The researchers ran a cross-section study of children who tested for COVID-19 at a drive-through that was exclusively for pediatric patients. The drive-through tested both patients in vehicles and patients who walked up to the clinic. The clinic was within 1 mile of a hospital in an outdoor enclosed parking lot. It offered testing 2 to 3 times a week between 10 am and 2 pm. Testing times also included some weekends. The site could not provide any medical management and ill-appearing patients were immediately told to go to the hospital before receiving a test. The tested patients received the test between March 21, 2020, and April 28, 2020.

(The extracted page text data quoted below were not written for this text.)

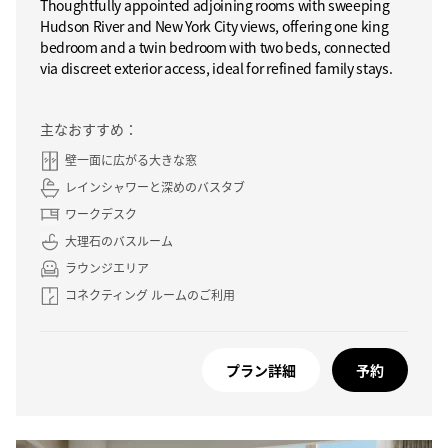
Thoughtfully appointed adjoining rooms with sweeping
Hudson River and New York City views, offering one king
bedroom and a twin bedroom with two beds, connected
via discreet exterior access, ideal for refined family stays.
主なおすすめ：
壁一面に広がる大きな窓
レインシャワーと深めのバスタブ
ワークデスク
大理石のバスルーム
ラウンジエリア
コネクティング ルームのご利用
プラン詳細
予約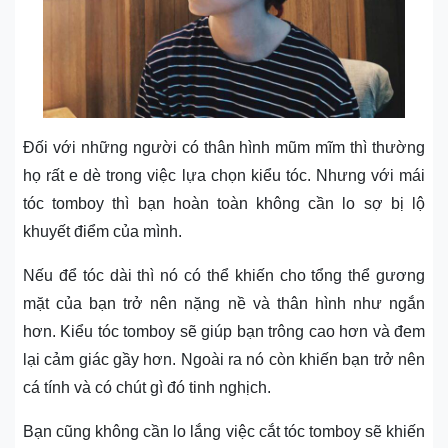
Đối với những người có thân hình mũm mĩm thì thường
họ rất e dè trong việc lựa chọn kiểu tóc. Nhưng với mái
tóc tomboy thì bạn hoàn toàn không cần lo sợ bị lộ
khuyết điểm của mình.
Nếu để tóc dài thì nó có thể khiến cho tổng thể gương
mặt của bạn trở nên nặng nề và thân hình như ngắn
hơn. Kiểu tóc tomboy sẽ giúp bạn trông cao hơn và đem
lại cảm giác gầy hơn. Ngoài ra nó còn khiến bạn trở nên
cá tính và có chút gì đó tinh nghịch.
Bạn cũng không cần lo lắng việc cắt tóc tomboy sẽ khiến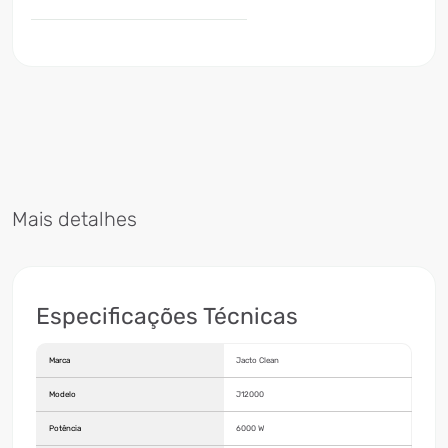
Mais detalhes
Especificações Técnicas
Marca
Jacto Clean
Modelo
J12000
Potência
6000 W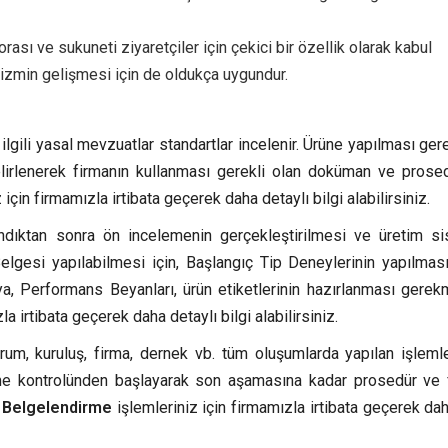
rası ve sukuneti ziyaretçiler için çekici bir özellik olarak kabul
turizmin gelişmesi için de oldukça uygundur.
lgili yasal mevzuatlar standartlar incelenir. Ürüne yapılması ger
elirlenerek firmanın kullanması gerekli olan doküman ve prose
 için firmamızla irtibata geçerek daha detaylı bilgi alabilirsiniz.
ndıktan sonra ön incelemenin gerçekleştirilmesi ve üretim si
lgesi yapılabilmesi için, Başlangıç Tip Deneylerinin yapılması 
, Performans Beyanları, ürün etiketlerinin hazırlanması gerek
la irtibata geçerek daha detaylı bilgi alabilirsiniz.
m, kuruluş, firma, dernek vb. tüm oluşumlarda yapılan işlemle
me kontrolünden başlayarak son aşamasına kadar prosedür ve 
e Belgelendirme
işlemleriniz için firmamızla irtibata geçerek dah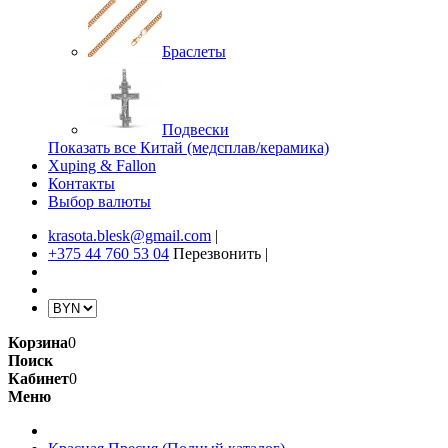
Браслеты
Подвески
Показать все Китай (медсплав/керамика)
Xuping & Fallon
Контакты
Выбор валюты
krasota.blesk@gmail.com
|
+375 44 760 53 04
Перезвонить
|
Корзина
0
Поиск
Кабинет
0
Меню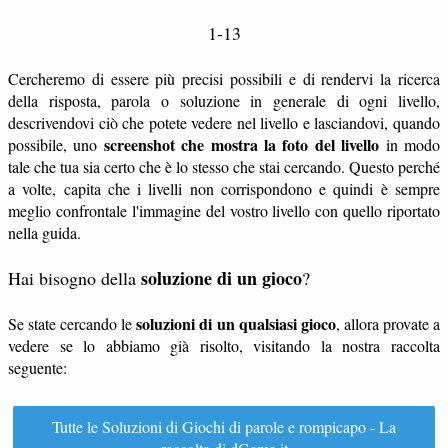
1-13
Cercheremo di essere più precisi possibili e di rendervi la ricerca
della risposta, parola o soluzione in generale di ogni livello,
descrivendovi ciò che potete vedere nel livello e lasciandovi, quando
screenshot che mostra la foto del livello
possibile, uno
in modo
tale che tua sia certo che è lo stesso che stai cercando. Questo perché
a volte, capita che i livelli non corrispondono e quindi è sempre
meglio confrontale l'immagine del vostro livello con quello riportato
nella guida.
soluzione di un gioco
Hai bisogno della
?
soluzioni di un qualsiasi gioco
Se state cercando le
, allora provate a
vedere se lo abbiamo già risolto, visitando la nostra raccolta
seguente:
Tutte le Soluzioni di Giochi di parole e rompicapo - La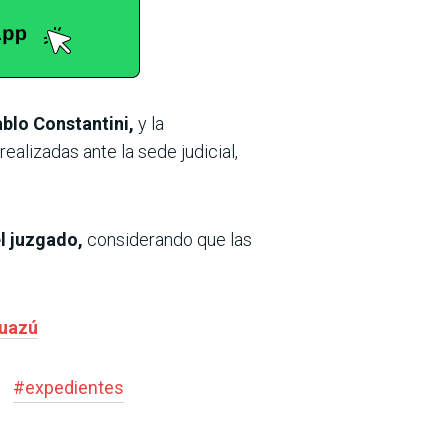
ablo Constantini,
y la
ealizadas ante la sede judicial,
el juzgado,
considerando que las
guazú
#
expedientes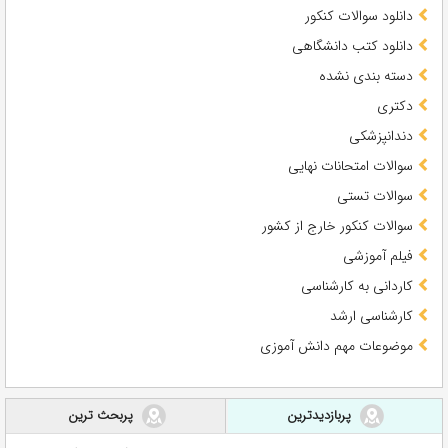
دانلود سوالات کنکور
دانلود کتب دانشگاهی
دسته بندی نشده
دکتری
دندانپزشکی
سوالات امتحانات نهایی
سوالات تستی
سوالات کنکور خارج از کشور
فیلم آموزشی
کاردانی به کارشناسی
کارشناسی ارشد
موضوعات مهم دانش آموزی
پربازدیدترین
پربحث ترین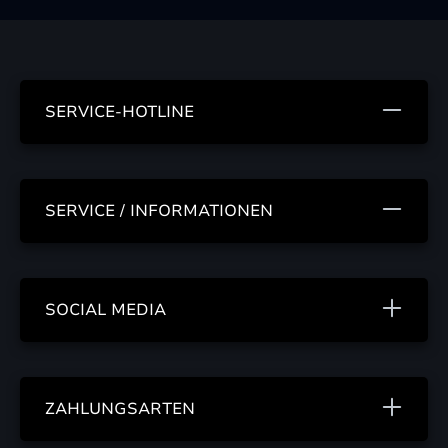
SERVICE-HOTLINE
SERVICE / INFORMATIONEN
SOCIAL MEDIA
ZAHLUNGSARTEN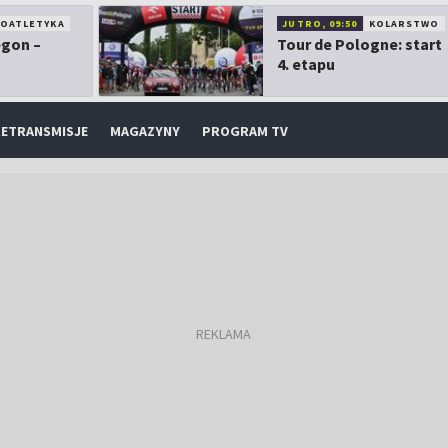
KOATLETYKA
JUTRO, 09:50
KOLARSTWO
egon –
Tour de Pologne: start
4. etapu
ETRANSMISJE
MAGAZYNY
PROGRAM TV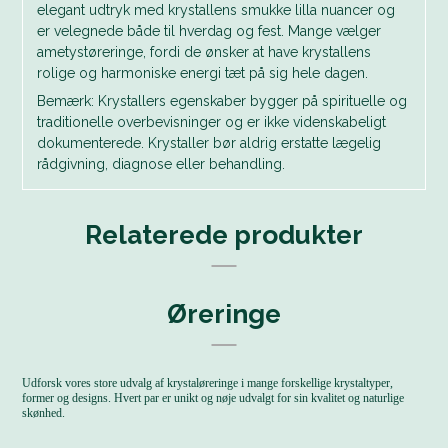
elegant udtryk med krystallens smukke lilla nuancer og
er velegnede både til hverdag og fest. Mange vælger
ametystøreringe, fordi de ønsker at have krystallens
rolige og harmoniske energi tæt på sig hele dagen.
Bemærk: Krystallers egenskaber bygger på spirituelle og
traditionelle overbevisninger og er ikke videnskabeligt
dokumenterede. Krystaller bør aldrig erstatte lægelig
rådgivning, diagnose eller behandling.
Relaterede produkter
Øreringe
Udforsk vores store udvalg af krystaløreringe i mange forskellige krystaltyper,
former og designs. Hvert par er unikt og nøje udvalgt for sin kvalitet og naturlige
skønhed.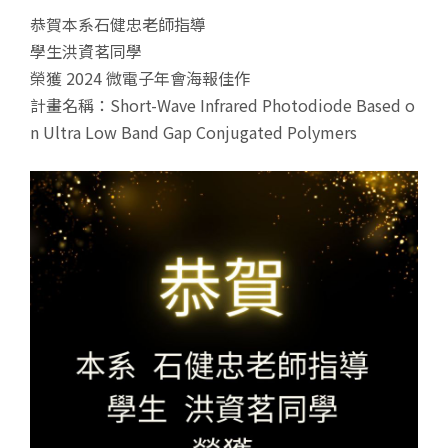
恭賀本系石健忠老師指導
學生洪資茗同學
榮獲 2024 微電子年會海報佳作
計畫名稱：Short-Wave Infrared Photodiode Based o
n Ultra Low Band Gap Conjugated Polymers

A total of 1000 children received a COVID-19 test at the testing drive-through. Among these children, 20.7% tested positive for COVID-19. When compared with non-Hispanic white children (7.3%), minority children were found to have higher infection rates (non-Hispanic Black: 30.0%, adjusted odds ratio [aOR] 2.3 [95% CI 1.2–4.4]; Hispanic: 46.4%, aOR 6.3 [95% CI 3.3–11.9]). When looking at income, the investigators found that when compared to children who had the highest median family income quartile (8.7%), the rates of infection were higher among children in the other quartiles quartile 3 (23.7%; aOR 2.6 [95% CI 1.4–4.9]), quartile 2 (27.1%; aOR 2.3 [95% CI 1.2–4.3]), and quartile 1 (37.7%; aOR 2.4 [95% CI 1.3–4.6]).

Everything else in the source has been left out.